22. The Particulars of Claim state “the driver agreed to pay within 28 days but did not”. No such agreement was made as the driver has not been established prior to the claim.
23. It is denied that the Claimant has any entitlement to the sums sought.
24. It is admitted that interest may be applicable, subject to the discretion of the Court on any sum (if awarded), but it is denied that interest is applicable on the total sums claimed by the Claimant.
25. Whilst quantified costs can be considered on a standard basis, this Claimant's purported costs are wholly disproportionate and do not stand up to scrutiny. In fact it is averred that the Claimant has not paid or incurred such damages/costs or 'legal fees' at all. Any debt collection letters were a standard feature of a low cost business model and are already counted within the parking charge itself.
26. The Claimant, or their legal representatives, has added an additional sum of £60 to the original £100 parking charge, for which no explanation or justification has been provided. Schedule 4 of the Protection Of Freedoms Act, at 4(5), states that the maximum sum which can be recovered is that specified in the Notice to Keeper, which is £100 in this instance. It is submitted that this is an attempt at double recovery by the Claimant, which the Court should not uphold, even in the event that Judgment for Claimant is awarded.
27. For all or any of the reasons stated above, the Court is invited to dismiss the Claim in its entirety, and to award the Defendant such costs as are allowable on the small claims track, pursuant to Civil Procedure Rule 27.14. Given that the claim is based on an alleged contractual parking charge of £100 - already significantly inflated and mostly representing profit, as was found in Beavis - but the amount claimed on the claim form is inexplicably £198.47, the Defendant avers that this inflation of the considered amount is a gross abuse of process.
28. Given that it appears that this Claimant's conduct provides for no cause of action, and this is intentional and contumelious, the Claimant's claim must fail and the court is invited to strike it out.
28.1. In the alternative, the Court is invited, under the Judge's own discretionary case management powers, to set a preliminary hearing to examine the question of this Claimant's substantial interference with easements, rights and 'primacy of contract' of residents at this site, to put an end to not only this litigation but to send a clear message to the Claimant to wasting the court's time by bringing beleaguered residents to court under excuse of a contractual breach that cannot lawfully exist
29. PD16 Para 7.5 provides that where a claim is based upon an agreement by conduct, the particulars of claim must specify the conduct relied on and state by whom, when and where the acts constituting the conduct were done. The Claimant has failed to do so. This is critical in understanding whether the Claimant seeks to bring claims under the Protection of Freedoms Act 2012 (Schedule 4) or against the driver and the standards of proof which the Claimant will need to meet. The Particulars as drawn are vague and non specific.

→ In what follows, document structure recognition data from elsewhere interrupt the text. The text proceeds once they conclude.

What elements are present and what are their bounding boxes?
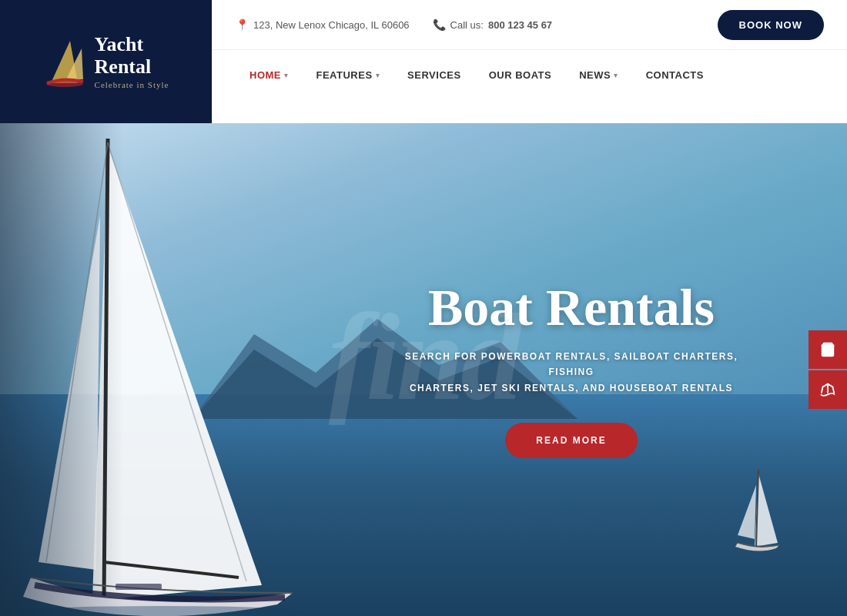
phone-number: 800 123 45 67 (488, 19, 552, 31)
svg-marker-6 (38, 216, 100, 570)
nav-item-features[interactable]: FEATURES ▾ (303, 69, 394, 81)
nav-item-services[interactable]: SERVICES (393, 69, 475, 81)
nav-bar: HOME ▾ FEATURES ▾ SERVICES OUR BOATS NEW… (213, 50, 847, 100)
svg-point-2 (46, 81, 83, 87)
nav-label-our-boats: OUR BOATS (489, 69, 552, 81)
address-text: 123, New Lenox Chicago, IL 60606 (253, 19, 410, 31)
nav-item-home[interactable]: HOME ▾ (236, 69, 303, 81)
nav-item-our-boats[interactable]: OUR BOATS (475, 69, 566, 81)
side-buttons (808, 330, 847, 409)
read-more-button[interactable]: READ MORE (505, 423, 637, 458)
nav-label-features: FEATURES (316, 69, 373, 81)
phone-info: 📞 Call us: 800 123 45 67 (433, 18, 553, 31)
logo-text: Yacht Rental Celebrate in Style (95, 34, 169, 89)
location-icon: 📍 (236, 18, 249, 31)
cart-icon (819, 341, 836, 358)
logo-subtitle: Celebrate in Style (95, 80, 169, 89)
top-bar: 📍 123, New Lenox Chicago, IL 60606 📞 Cal… (213, 0, 847, 50)
phone-icon: 📞 (433, 18, 446, 31)
boat-icon (819, 381, 836, 398)
svg-marker-5 (92, 146, 262, 601)
logo-area: Yacht Rental Celebrate in Style (0, 0, 212, 123)
nav-item-contacts[interactable]: CONTACTS (632, 69, 718, 81)
nav-label-news: NEWS (579, 69, 611, 81)
svg-marker-14 (738, 485, 756, 539)
address-info: 📍 123, New Lenox Chicago, IL 60606 (236, 18, 410, 31)
nav-label-home: HOME (249, 69, 281, 81)
cart-button[interactable] (808, 330, 847, 369)
hero-title: Boat Rentals (387, 281, 756, 333)
chevron-down-icon: ▾ (614, 72, 618, 79)
svg-rect-9 (116, 584, 162, 590)
nav-label-services: SERVICES (407, 69, 461, 81)
small-yacht (732, 462, 785, 554)
nav-area: 📍 123, New Lenox Chicago, IL 60606 📞 Cal… (212, 0, 847, 123)
chevron-down-icon: ▾ (376, 72, 380, 79)
logo-title: Yacht Rental (95, 34, 169, 78)
book-now-button[interactable]: BOOK NOW (718, 10, 824, 40)
main-yacht (0, 123, 331, 616)
hero-subtitle: SEARCH FOR POWERBOAT RENTALS, SAILBOAT C… (387, 349, 756, 396)
nav-item-news[interactable]: NEWS ▾ (565, 69, 632, 81)
nav-label-contacts: CONTACTS (646, 69, 704, 81)
svg-point-12 (15, 606, 308, 616)
boat-button[interactable] (808, 370, 847, 409)
logo-icon (43, 37, 85, 87)
hero-content: Boat Rentals SEARCH FOR POWERBOAT RENTAL… (387, 281, 756, 458)
header: Yacht Rental Celebrate in Style 📍 123, N… (0, 0, 847, 123)
chevron-down-icon: ▾ (284, 72, 289, 79)
hero-section: find Boat Rentals SEARCH FOR POWERBOAT R… (0, 123, 847, 616)
phone-label: Call us: (450, 19, 484, 31)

30. Any purported 'legal costs' are also made up out of thin air. Given the fact that robo-claim solicitors and parking firms process tens of thousands of claims handled by an admin team or paralegals, the Defendant avers that no solicitor is likely to have supervised this current batch of cut & paste claims. The court is invited to note that no named Solicitor has signed the Particulars, in breach of Practice Direction 22, and rendering the statement of truth a nullity.
31. According to Ladak v DRC Locums UKEAT/0488/13/LA a Claimant can only recover the direct and provable costs of the time spent preparing the claim in a legal capacity, not any administration costs allegedly incurred by already remunerated administrative staff.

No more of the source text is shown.